Le président ghanéen John Dramani Mahama a annoncé mardi, l’ambition de résorber une dette colossale de 2,5 milliards de dollars contractée auprès des producteurs indépendants d’électricité (IPP) et des fournisseurs de gaz. Une dette qui, selon lui, pèse lourdement sur la santé financière du pays et freine son développement.
Cette déclaration a été faite lors d’un forum économique régional tenu à Abidjan, en Côte d’Ivoire. Le chef de l’État a précisé que des avancées notables ont déjà été enregistrées, avec la renégociation d’un milliard de dollars en 2024, soit 40 % du montant total à rembourser. « D’ici fin 2025, nos partenaires seront satisfaits », a-t-il assuré, réaffirmant l’engagement de son gouvernement à restaurer la confiance dans le secteur énergétique.
Jusqu’à 40 % de pertes à l’ECG
John Mahama n’a pas éludé les responsabilités internes. Il a pointé du doigt les dysfonctionnements de l’Electricity Company of Ghana (ECG), l’entreprise publique chargée de la distribution d’électricité. Selon ses estimations, l’ECG perd jusqu’à 40 % de ses revenus, en raison d’un système de recouvrement des factures inefficace, qui favorise les pertes non techniques et la fraude.
Pour corriger cette défaillance, le gouvernement envisage d’impliquer le secteur privé dans la gestion de la facturation. Un appel à manifestation d’intérêt sera bientôt lancé pour sélectionner un ou plusieurs partenaires stratégiques. « La participation locale sera essentielle, mais nous étudierons toutes les options », a souligné le président.
Forer avant qu’il ne soit trop tard
Face aux mutations énergétiques mondiales, Mahama a également plaidé pour une exploitation rapide des ressources pétrolières et gazières du pays. Il a averti que le temps joue contre les économies africaines productrices d’hydrocarbures. « Il faut forer sans attendre. Tout investisseur prêt à extraire est le bienvenu », a-t-il déclaré, insistant sur l’urgence d’agir avant que les ressources fossiles ne deviennent obsolètes dans le cadre de la transition vers les énergies renouvelables.
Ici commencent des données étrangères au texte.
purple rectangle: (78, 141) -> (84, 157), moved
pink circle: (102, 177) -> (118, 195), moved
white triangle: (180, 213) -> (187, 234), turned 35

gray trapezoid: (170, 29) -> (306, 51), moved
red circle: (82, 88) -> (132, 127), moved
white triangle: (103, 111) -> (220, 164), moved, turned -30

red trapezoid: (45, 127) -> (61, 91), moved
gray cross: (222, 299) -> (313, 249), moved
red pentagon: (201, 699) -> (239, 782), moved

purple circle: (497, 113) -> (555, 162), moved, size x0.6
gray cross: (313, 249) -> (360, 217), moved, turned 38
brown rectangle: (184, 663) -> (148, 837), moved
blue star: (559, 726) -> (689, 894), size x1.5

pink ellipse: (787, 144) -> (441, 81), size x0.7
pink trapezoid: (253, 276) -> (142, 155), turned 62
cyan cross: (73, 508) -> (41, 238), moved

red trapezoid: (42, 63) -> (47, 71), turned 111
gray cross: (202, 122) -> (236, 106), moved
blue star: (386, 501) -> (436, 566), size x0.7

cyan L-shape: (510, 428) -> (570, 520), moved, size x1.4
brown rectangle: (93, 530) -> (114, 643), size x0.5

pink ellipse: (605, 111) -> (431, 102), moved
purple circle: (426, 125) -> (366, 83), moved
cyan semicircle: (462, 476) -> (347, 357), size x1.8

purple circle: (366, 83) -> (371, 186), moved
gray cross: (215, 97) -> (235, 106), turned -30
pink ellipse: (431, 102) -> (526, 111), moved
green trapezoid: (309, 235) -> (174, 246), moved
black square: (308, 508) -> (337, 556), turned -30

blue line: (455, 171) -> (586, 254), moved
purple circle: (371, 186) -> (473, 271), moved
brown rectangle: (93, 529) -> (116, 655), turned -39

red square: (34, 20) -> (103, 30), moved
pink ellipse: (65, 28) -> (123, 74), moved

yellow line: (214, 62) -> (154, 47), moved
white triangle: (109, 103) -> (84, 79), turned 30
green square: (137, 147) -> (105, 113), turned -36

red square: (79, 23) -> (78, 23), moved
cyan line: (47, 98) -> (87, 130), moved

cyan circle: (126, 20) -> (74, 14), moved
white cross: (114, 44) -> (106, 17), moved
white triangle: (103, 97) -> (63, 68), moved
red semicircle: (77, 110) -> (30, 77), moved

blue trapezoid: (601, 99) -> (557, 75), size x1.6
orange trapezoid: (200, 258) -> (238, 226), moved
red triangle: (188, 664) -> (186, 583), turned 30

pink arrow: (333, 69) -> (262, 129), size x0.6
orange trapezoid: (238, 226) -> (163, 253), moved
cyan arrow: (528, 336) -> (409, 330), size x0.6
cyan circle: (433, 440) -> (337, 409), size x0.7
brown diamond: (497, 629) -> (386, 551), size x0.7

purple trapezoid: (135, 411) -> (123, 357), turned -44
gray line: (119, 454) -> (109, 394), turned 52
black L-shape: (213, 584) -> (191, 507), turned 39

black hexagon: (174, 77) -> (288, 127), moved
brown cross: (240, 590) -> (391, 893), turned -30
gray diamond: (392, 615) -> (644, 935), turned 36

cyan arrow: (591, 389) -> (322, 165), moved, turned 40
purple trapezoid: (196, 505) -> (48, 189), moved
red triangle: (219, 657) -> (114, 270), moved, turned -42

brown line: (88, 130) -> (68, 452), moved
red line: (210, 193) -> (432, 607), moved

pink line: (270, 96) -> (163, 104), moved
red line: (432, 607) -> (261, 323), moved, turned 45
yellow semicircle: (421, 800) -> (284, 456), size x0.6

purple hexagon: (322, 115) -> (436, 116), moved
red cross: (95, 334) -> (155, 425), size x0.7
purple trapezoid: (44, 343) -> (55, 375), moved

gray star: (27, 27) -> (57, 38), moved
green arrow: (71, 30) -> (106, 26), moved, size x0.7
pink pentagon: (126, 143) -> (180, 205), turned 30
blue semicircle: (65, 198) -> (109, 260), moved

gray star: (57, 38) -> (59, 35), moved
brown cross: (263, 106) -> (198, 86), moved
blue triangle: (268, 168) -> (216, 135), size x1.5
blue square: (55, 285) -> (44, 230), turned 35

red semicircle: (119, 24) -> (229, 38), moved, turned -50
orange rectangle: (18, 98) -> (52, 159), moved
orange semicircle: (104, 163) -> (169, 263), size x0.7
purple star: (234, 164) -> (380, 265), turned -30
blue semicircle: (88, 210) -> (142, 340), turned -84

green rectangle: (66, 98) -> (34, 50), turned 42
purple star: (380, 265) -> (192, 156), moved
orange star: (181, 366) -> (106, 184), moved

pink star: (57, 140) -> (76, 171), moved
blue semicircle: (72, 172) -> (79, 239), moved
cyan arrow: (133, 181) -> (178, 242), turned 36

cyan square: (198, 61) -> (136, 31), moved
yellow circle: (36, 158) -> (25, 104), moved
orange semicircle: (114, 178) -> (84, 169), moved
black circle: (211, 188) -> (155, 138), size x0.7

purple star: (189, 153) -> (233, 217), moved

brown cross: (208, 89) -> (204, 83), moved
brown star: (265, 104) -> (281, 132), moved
Un pays sous pression à cause de la dette
Le Ghana fait face à une dette publique estimée à plus de 80 % de son PIB en 2024, selon les données de la Banque mondiale. La dette énergétique, bien que sectorielle, alourdit le déficit global et limite les marges de manœuvre de l’État.
La stratégie actuelle repose donc sur un partenariat public-privé renforcé, une meilleure gestion des revenus de l’électricité, et une accélération des investissements dans les ressources locales. Un pari risqué, mais nécessaire pour un pays en quête de stabilité budgétaire et de souveraineté énergétique.